Then came the team picking part, which I guess comes naturally in almost any sport. While sport on the surface seems (and is) a spectacle for entertainment, it is perhaps our nature to want to feel more part of it. We want to experience the same extreme emotions the players running in the field do, and that comes only from having our skin in the game.
Just like access to cable meant inclination towards club football, access to a particular channel meant more exposure to a particular team. Ten Sports, a popular sports channel in the Indian subcontinent, used to air Manchester United Television (MUTV) those days. Classic goals, biased highlights, and often catchy and feel-good songs with breathtaking plays and historic moments, you know how these Official Club TVs work. Needless to say, I was drifting more towards Manchester United.
And then there was Beckham who would fully transform me into a Red.
I knew about David Beckham just before the 2002 World Cup. Compared to other popular names like Brazilian Ronaldo and Zidane who had won World Cup for their countries, Beckham was more of an enigma. So, I had this element of curiosity attached with him, on why he was ‘that’ popular. Of course, the superstar elements were always there — good looks, iconic hairstyles, the usual elements that turn a normal person into a fanboy or a fangirl.
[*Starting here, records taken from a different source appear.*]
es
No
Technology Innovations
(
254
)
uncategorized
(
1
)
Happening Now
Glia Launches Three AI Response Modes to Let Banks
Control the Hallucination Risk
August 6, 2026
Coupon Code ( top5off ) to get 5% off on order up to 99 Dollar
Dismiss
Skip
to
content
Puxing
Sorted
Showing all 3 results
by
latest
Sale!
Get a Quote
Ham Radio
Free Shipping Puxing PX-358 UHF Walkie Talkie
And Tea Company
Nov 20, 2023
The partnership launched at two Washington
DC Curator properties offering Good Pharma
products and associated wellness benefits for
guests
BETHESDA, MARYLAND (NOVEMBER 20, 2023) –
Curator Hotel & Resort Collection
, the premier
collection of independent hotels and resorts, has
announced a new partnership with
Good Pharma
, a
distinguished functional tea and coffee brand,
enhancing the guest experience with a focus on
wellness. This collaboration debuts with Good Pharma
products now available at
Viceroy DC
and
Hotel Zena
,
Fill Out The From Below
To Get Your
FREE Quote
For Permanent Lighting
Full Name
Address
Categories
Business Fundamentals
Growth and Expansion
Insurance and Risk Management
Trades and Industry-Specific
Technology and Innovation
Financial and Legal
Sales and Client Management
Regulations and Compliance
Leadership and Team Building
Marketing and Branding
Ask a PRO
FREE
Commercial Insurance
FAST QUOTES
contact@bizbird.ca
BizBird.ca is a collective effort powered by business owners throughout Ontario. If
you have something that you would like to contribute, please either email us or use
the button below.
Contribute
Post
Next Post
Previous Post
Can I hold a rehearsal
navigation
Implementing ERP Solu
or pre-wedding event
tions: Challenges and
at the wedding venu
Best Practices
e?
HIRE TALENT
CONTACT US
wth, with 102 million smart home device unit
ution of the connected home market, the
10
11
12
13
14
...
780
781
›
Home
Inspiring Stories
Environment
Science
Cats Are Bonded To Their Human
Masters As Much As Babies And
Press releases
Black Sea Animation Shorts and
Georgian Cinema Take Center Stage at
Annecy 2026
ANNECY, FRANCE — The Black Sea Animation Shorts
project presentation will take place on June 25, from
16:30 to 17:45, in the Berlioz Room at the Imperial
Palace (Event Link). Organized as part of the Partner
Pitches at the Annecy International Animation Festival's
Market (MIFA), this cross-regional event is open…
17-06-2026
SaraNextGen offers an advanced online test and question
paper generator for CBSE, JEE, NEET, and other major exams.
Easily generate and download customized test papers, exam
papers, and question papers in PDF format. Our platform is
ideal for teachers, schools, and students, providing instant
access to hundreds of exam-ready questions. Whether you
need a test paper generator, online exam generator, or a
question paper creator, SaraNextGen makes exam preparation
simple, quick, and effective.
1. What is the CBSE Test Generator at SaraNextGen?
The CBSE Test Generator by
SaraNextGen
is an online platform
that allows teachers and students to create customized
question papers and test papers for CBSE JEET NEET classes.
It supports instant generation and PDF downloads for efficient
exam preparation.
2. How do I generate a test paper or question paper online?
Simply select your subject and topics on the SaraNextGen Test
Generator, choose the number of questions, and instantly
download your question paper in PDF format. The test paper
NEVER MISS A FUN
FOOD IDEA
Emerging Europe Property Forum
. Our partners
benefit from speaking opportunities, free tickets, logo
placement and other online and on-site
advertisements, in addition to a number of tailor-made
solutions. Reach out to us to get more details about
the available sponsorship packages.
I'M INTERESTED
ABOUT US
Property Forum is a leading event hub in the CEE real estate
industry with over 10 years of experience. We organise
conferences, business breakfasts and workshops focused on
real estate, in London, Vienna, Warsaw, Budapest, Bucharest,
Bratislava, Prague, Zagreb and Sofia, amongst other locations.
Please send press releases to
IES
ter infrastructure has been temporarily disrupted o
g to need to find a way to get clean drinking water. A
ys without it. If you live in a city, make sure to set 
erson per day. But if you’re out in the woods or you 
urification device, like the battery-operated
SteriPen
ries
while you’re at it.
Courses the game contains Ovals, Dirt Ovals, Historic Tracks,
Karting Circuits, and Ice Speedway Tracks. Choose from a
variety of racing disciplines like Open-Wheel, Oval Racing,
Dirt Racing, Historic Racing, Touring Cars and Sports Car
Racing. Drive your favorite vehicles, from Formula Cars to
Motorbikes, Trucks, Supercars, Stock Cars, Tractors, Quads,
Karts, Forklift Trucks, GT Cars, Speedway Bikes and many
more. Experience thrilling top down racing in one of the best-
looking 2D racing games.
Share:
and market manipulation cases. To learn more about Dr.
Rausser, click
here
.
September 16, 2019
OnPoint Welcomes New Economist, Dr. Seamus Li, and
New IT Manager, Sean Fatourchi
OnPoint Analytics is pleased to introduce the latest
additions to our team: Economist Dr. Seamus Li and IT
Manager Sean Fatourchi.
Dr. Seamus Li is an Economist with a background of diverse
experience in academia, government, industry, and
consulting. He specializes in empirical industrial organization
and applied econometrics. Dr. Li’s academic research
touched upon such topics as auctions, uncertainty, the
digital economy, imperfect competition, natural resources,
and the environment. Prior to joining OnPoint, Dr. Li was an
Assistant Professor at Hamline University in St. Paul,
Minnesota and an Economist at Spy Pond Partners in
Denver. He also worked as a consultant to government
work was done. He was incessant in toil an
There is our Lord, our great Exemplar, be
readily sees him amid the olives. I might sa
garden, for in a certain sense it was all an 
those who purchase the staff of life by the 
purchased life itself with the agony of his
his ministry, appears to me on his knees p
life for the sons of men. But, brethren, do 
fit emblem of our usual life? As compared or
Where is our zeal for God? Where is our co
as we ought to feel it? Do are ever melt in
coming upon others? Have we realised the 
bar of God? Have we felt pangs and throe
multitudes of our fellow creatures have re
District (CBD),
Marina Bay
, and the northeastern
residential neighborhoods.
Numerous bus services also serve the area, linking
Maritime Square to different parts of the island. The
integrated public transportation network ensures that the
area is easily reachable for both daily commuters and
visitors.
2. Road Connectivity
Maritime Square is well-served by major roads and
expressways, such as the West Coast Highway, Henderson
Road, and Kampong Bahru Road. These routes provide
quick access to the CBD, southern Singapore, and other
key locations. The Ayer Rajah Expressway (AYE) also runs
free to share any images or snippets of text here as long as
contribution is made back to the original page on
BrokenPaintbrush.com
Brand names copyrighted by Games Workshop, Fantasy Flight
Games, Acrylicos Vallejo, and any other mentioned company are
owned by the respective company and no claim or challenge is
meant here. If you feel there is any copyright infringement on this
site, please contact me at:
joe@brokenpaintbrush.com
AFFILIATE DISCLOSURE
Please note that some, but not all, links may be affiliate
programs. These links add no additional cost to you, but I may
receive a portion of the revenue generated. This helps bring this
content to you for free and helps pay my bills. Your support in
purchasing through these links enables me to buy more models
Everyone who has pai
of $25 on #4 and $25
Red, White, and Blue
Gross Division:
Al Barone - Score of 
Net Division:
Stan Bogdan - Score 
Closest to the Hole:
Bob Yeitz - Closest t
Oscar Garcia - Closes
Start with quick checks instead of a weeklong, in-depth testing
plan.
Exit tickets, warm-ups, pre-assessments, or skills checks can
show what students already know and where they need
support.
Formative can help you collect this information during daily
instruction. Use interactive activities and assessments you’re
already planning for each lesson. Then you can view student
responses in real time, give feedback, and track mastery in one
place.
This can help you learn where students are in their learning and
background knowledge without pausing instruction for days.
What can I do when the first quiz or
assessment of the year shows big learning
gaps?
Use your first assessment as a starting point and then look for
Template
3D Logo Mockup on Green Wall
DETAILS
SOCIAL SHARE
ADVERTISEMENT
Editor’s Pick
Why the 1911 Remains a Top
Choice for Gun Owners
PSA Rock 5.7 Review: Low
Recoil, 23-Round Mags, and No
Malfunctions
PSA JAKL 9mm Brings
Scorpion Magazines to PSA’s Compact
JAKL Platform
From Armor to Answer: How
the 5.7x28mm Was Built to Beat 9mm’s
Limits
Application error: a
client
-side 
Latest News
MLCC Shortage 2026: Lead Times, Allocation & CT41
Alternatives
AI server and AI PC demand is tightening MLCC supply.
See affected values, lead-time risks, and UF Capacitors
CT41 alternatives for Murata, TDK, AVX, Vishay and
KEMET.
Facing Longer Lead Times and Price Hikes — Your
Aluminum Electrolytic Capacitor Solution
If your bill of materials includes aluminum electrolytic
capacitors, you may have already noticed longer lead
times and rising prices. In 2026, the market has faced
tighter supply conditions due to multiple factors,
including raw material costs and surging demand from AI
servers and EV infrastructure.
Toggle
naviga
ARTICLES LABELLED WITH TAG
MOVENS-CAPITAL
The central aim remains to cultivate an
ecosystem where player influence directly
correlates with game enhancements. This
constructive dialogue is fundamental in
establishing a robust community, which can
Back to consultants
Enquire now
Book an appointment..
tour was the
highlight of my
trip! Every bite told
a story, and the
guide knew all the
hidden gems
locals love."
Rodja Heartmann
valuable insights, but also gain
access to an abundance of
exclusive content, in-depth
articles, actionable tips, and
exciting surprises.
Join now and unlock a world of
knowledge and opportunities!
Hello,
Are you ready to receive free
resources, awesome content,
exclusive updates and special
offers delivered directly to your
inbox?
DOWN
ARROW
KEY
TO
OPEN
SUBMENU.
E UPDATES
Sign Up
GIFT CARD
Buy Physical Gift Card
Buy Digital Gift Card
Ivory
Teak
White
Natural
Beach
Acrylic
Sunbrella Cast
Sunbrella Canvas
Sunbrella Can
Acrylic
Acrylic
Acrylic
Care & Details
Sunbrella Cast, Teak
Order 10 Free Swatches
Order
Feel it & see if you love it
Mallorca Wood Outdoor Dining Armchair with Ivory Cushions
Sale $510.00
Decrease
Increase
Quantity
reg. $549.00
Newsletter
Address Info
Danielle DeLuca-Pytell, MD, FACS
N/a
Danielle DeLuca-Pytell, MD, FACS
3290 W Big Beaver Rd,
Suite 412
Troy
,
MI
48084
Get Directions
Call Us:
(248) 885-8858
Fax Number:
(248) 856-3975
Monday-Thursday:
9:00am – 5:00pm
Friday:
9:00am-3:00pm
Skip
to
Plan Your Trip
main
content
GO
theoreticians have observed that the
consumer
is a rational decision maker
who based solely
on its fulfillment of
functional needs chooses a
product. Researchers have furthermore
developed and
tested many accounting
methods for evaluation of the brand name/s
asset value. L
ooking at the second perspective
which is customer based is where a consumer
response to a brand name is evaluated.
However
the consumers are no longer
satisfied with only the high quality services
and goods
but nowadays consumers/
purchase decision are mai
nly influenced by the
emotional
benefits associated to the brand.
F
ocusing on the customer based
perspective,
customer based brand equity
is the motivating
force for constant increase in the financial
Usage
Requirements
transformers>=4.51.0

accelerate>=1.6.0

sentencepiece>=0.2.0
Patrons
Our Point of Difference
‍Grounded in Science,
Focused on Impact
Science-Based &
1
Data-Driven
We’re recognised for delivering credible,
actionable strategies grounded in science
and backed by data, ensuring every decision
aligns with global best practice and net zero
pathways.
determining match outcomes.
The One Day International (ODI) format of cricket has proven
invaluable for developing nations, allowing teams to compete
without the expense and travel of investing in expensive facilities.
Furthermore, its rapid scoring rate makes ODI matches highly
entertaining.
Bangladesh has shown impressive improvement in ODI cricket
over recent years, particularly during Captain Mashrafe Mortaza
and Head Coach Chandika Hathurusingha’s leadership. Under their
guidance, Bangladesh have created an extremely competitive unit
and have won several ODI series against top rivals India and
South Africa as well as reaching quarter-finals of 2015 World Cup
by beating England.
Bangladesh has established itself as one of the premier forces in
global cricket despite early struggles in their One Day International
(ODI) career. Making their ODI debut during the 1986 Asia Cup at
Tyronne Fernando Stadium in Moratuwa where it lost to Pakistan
Still, I wanted to know more about him, and just to watch him (mostly) I would watch Manchester United games and MUTV.
Then there were his freekicks. And crosses. ‘Bend it like Beckham’ was an actual thing, as it seemed no player in football could bend the ball as consistently as him. Soon, I was trying his freekick techniques in my own school games, shouting ‘Beckham’ before taking my freekicks and penalties. (Before eventually failing to kick the ball properly, obviously!).
I remember one particular game from the 2002/3 season where Manchester United came from behind to beat Sunderland. That was the first time I jumped with joy for Manchester United. Needless to say, it was mostly because of David Beckham who had scored one of the goals. I had become a proper Beckham fanboy by then, which meant saving money from my daily tiffin allowance to buy his latest pictures and posters.
Following club football was also like a gradual discovery process. Remember, the internet was a luxury back in the day, available mostly in workplaces and cyber cafes (at least in my part of the world). So, it was not like now where I could get instant updates from Twitter or search whatever my query in Google. My only source of instant news was a sports channel known as Euro Sports (apart from the daily newspaper sports section, which was not instant anyway).
The highlight of my first season was the blockbuster encounter between Manchester United vs Real Madrid (which Manchester United lost in aggregate) and the Premier League (which Manchester United won). By the end of the season, the tribal instinct in me had engulfed me. I had fallen in love with Manchester United and Manchester United had become part of my identity.
Then came the tragedy I mentioned at the top. The nightmare news about David Beckham.
It was an open secret that there was a rift between Sir Alex and David Beckham. Rumors of Beckham joining Real Madrid (and their famous Galacticos) were rife even before the end of the season. Then there was Barcelona in the mix. Some guy trying to become the president of Barcelona (Joan Laporta, who coincidentally has again just become their President) had promised he would sign David Beckham for Barcelona. To be honest, I didn’t even bother to understand this Laporta part back then, as the concept of a football club having a President (and that too through elections) seemed far beyond my grasp or even imagination of football. Plus, it only mattered to me if Beckham would leave, rather than where.
And then one day, just like that, when I had come home from school and turned on the television, David Beckham was gone. He had signed a 5-year contract with Real Madrid. And therein, I suffered, my first heartbreak in football.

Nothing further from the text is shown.